Top of Extracted information
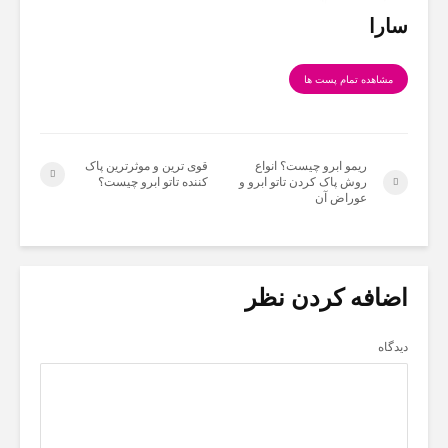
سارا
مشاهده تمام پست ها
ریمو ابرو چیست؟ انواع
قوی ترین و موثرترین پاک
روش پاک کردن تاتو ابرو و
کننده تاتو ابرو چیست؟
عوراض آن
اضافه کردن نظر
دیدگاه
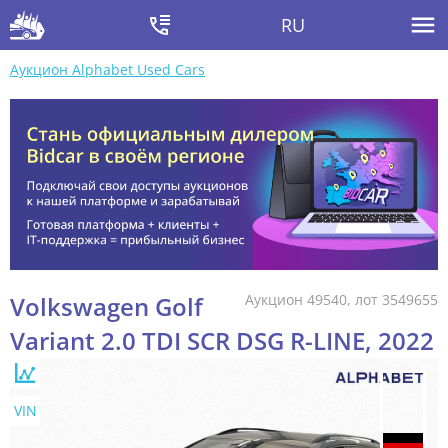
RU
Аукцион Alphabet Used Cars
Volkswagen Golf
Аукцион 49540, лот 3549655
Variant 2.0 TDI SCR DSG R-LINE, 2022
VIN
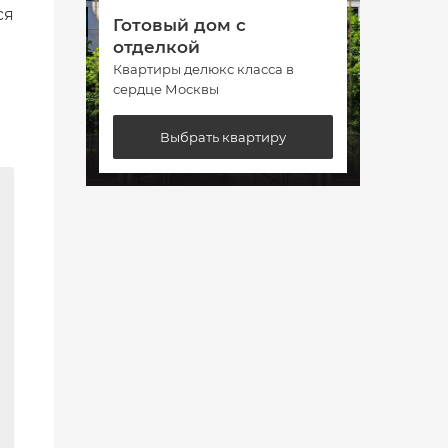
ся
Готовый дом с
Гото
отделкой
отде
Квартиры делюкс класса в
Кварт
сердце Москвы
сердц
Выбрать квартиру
Bottom of Extracted information
Top of Extracted information
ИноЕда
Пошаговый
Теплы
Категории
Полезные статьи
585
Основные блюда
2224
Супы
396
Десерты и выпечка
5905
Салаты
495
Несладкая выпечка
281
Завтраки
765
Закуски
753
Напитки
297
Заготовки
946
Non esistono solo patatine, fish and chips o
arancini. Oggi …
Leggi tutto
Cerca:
Bottom of Extracted information
The lines above that hold "ابرو" are the result; show every one of them.

* **Solution**
ریمو ابرو چیست؟ انواع
روش پاک کردن تاتو ابرو و
کننده تاتو ابرو چیست؟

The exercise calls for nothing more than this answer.